Lantas, apa hak kalian.? Mengapa tanpa perasaan bersalah sedikitpun, seenaknya merubah itu semua.? Apakah dengan melakukannya, membuat kalian merasa hebat dan berkuasa atasnya? Apakah itu semua akan memperlancar komunikasi kalian.? Apakah kalian berharap semua akan baik2 saja?
Aku rasa tidak. Kalian telah menusuk perasaan seseorang bahkan sebelum kalian selesaikan kalimat itu. Dan jika setelahnya kalian mengharapkan ekspresi dan reaksi yang murni, kalian salah. Senyum yang tampak di wajah saudara kalian itu hanya untuk menutupi sesak di dada. Meski ia coba untuk tidak mengambil serius ucapan itu, tetap saja ada goresan di hatinya.

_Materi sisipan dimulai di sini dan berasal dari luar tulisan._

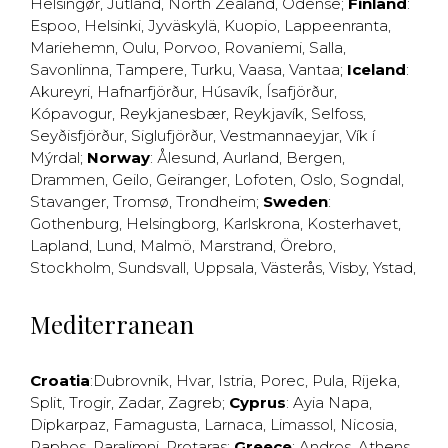
Helsingør
,
Jutland
,
North Zealand
,
Odense
;
Finland
:
Espoo
,
Helsinki
,
Jyväskylä
,
Kuopio
,
Lappeenranta
,
Mariehemn
,
Oulu
,
Porvoo
,
Rovaniemi
,
Salla
,
Savonlinna
,
Tampere
,
Turku
,
Vaasa
,
Vantaa
;
Iceland
:
Akureyri
,
Hafnarfjörður
,
Húsavík
,
Ísafjörður
,
Kópavogur
,
Reykjanesbær
,
Reykjavík
,
Selfoss
,
Seyðisfjörður
,
Siglufjörður
,
Vestmannaeyjar
,
Vík í
Mýrdal
;
Norway
:
Ålesund
,
Aurland
,
Bergen
,
Drammen
,
Geilo
,
Geiranger
,
Lofoten
,
Oslo
,
Sogndal
,
Stavanger
,
Tromsø
,
Trondheim
;
Sweden
:
Gothenburg
,
Helsingborg
,
Karlskrona
,
Kosterhavet
,
Lapland
,
Lund
,
Malmö
,
Marstrand
,
Örebro
,
Stockholm
,
Sundsvall
,
Uppsala
,
Västerås
,
Visby
,
Ystad
,
Mediterranean
Croatia
:
Dubrovnik
,
Hvar
,
Istria
,
Porec
,
Pula
,
Rijeka
,
Split
,
Trogir
,
Zadar
,
Zagreb
;
Cyprus
:
Ayia Napa
,
Dipkarpaz
,
Famagusta
,
Larnaca
,
Limassol
,
Nicosia
,
Paphos
,
Paralimni
,
Protaras
;
Greece
:
Andros
,
Athens
,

Jadi, jika kalian bisa memanggil ia dengan nama yang telah diwariskan orang tuanya, mengapa tidak dilakukan saja. Apakah kalian akan menanggung beban karena melakukannya? Ataukah kalian lebih memilih untuk semakin mengeraskan hati dan memanggil saudara2 kalian dengan julukan yang tidak mereka sukai dan beranggapan tidak ada yang salah dengan itu semua.? Apakah kalian ingin menambah goresan di hati saudara kalian.?
Nama, agama, keluarga bahkan ekspresi adalah hak paling asasi bagi manusia, kita berhak meyakini dan menjadikannya identitas, tapi toh pada dasarnya semua itu melekat bahkan sebelum kita benar2 lahir di dunia dan benar2 memilihnya untuk kita sendiri...
BalasHapusApalah arti nama jika tak bisa berarti bagi kita, seperti sebuah KTP kosong bukan...toh semua ada + dan - nya. Jika nama adalah doa toh kita tak diperkenankan juga berdoa terlampau lantang tapi tak ada usaha.
komeng pun sounds great kalo kita presiden hehe..jadi knp kita g berbuat yg terbaik buat identitas kita dibanding menggerutu karena panggilan sayang yang tak berkenan di hati oleh sahabat & kerabat...
dont take it serously, this only comment anw *_^ caiyooooo!!! keep writing yua
Hehehe,.. Aku paham knapa Icha breaksi. Tentu panggilan sayang seperti Icha, Ichi, Ocha, Acha, Echa, dan cha cha lainnya [kok kayak nama permen yak,.? (^_^),..] gag termasuk julukan yang akan menggoreskan hati. Bahkan mungkin malah mewarnainya. Buktine, Icha bangga memilikinya, en aku tetep manggil Icha meski bukan nama asli. Yah, semoga semua sadar dengan apa saja yang keluar dari "harimau"nya. Icha jg keep writting ya,.!!